В большом и светлом кабинете Игошина снова стало тихо. Едва заметно улыбаясь, Игошин поглаживал тщательно выбритый подбородок. По этой улыбке, по блеску темных глаз чувствовалось, что майор не считает разговор законченным.
— Да, ясно все, что касается шахты и меня, — повторил Павел.
— А все остальное в тени, — подсказал майор.
— Да…
Майор промолчал.
— Вы, Сергей Ефремович, однажды сказали мне, какой порядок разговора вы предпочитаете: один спрашивает, другой отвечает, причем спрашиваете вы. Но, может быть, вы согласитесь выслушать… монолог?
— Ваш? Что же… Несколько свободных минут у меня есть.
— В Новокаменске дело Клятой шахты вызвало нескончаемые разговоры, — начал Павел. — Много догадок, предположений. Но основная линия остается неизменной: все убеждены, что дело Клятой шахты является последним эпизодом большого дела, которое проведено вами. — Павел говорил, не спуская глаз с Игошина, который с первых же слов стал задумчиво-серьезным. — Недавно я слыхал о так называемом «информационном десанте», который был якобы заброшен на Урал одной державой, желавшей познакомиться с уральскими «таинственными» заводами. Разгром десанта начался немедленно вслед за его появлением на Урале и кончился поимкой Роберта Прайса и двух его сообщников, притаившихся в гилевских местах. Говорят также, что ловушкой для последней группы десанта послужил зелен камень: в погоне за «альмариновым узлом», за бесценным сокровищем, открытым моим отцом, Прайс и его молодчики забыли основную цель своего пребывания на Урале, потеряли осторожность и попались.
Конец этого рассказа Сергей Ефремович выслушал, медленно прохаживаясь по комнате. В форменной одежде он был стройнее и, казалось, моложе, чем в штатском платье.
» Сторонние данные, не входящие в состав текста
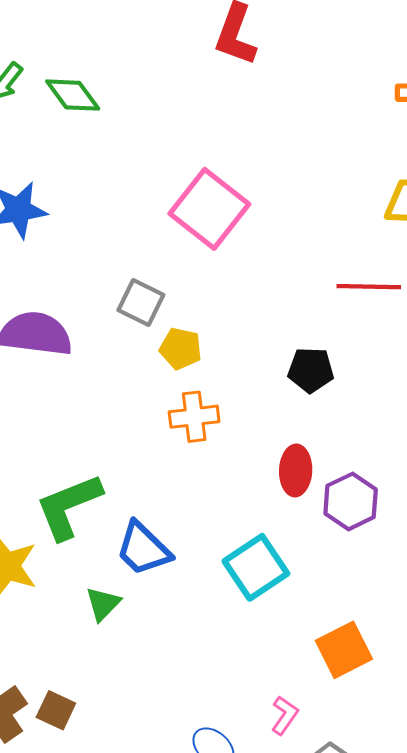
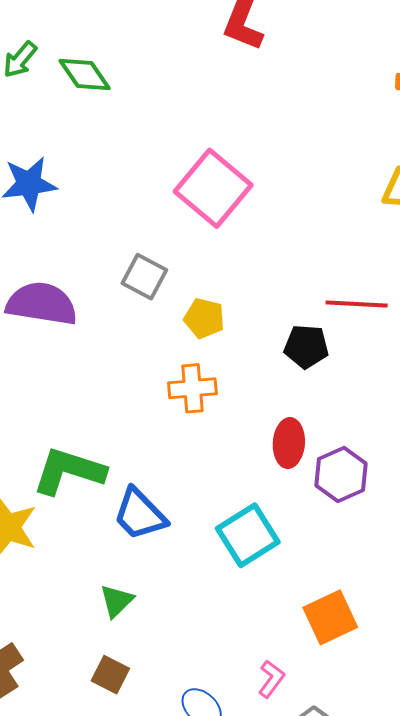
red line: (369, 287) -> (357, 304), moved
yellow pentagon: (181, 349) -> (204, 318), moved
green L-shape: (69, 506) -> (69, 471), turned 38
green triangle: (103, 604) -> (117, 601), moved
brown square: (56, 710) -> (110, 675), moved

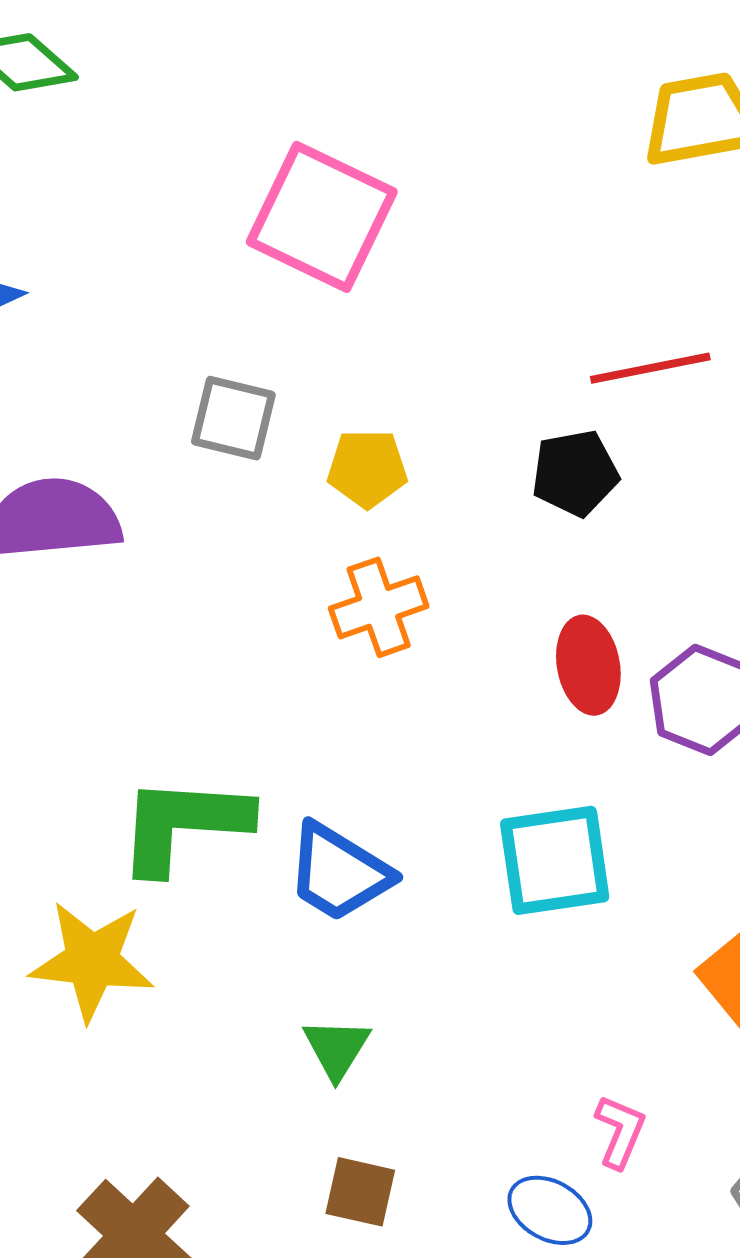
cyan square: (248, 535) -> (555, 860), turned 38
pink L-shape: (271, 679) -> (620, 1132), moved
— Вот и весь монолог? — спросил он.
— Да…
— Удивительный наш народ! — улыбнулся Игошин. — Замечательные люди! Какую поэму создали: тут тебе и «информационный десант» и «одна держава»… Люблю этот полет воображения, эту поэтическую логику, если можно так выразиться. И… знаете что, Павел Петрович: я против этой версии не стал бы протестовать. Важно то, что версия эта выдвинута людьми, мыслящими государственно и понимающими, что собой представляет «одно государство». — Он призадумался, проговорил с силой: — Десант или не десант — не в названии дело, а в том, что нам есть что беречь и есть от кого беречь. Тянутся к нашей стране грязные бизнесмены, пытаются прощупать, разведать, наладить пути-дорожки к жизненным центрам нашей страны, тешат и разжигают себя надеждой полакомиться советским добром. И не понимают, не могут понять, что Россия уже не та и люди не те, что были раньше, что на каждого профессионального советского разведчика приходятся сотни, тысячи разведчиков не профессионалов, которые и разведчиками себя не считают, но в той или иной степени владеют главным орудием разведчика — бдительностью и активностью в борьбе за безопасность своей страны. Вот этого там не могут да и боятся понять! Ведь признать невозможность успешной разведки — это значит признать невозможность успеха прямых, открытых действий. Тайная и явная война — единое целое; история показывает, что выдержавший испытание тайной войной вернее всего выдержит также и испытание оружием. Ведь и на фронте проявляются всё те же качества народа, которые обеспечивают победу в тайной войне: его спокойствие, его спаянность, бесстрашие, любовь к своему государству. Так, к счастью, обстоит дело для нашей Советской страны и иначе обстоять не может… — После некоторого молчания Игошин проговорил: — Вот, кажется, и все, Павел Петрович. — Он шумно захлопнул чернильницу. — Завтра на юг еду отдохнуть. Туда, туда, где апельсины зреют! Вернусь к ноябрьским праздникам. Если к этому сроку шахту пустите, я ваш гость.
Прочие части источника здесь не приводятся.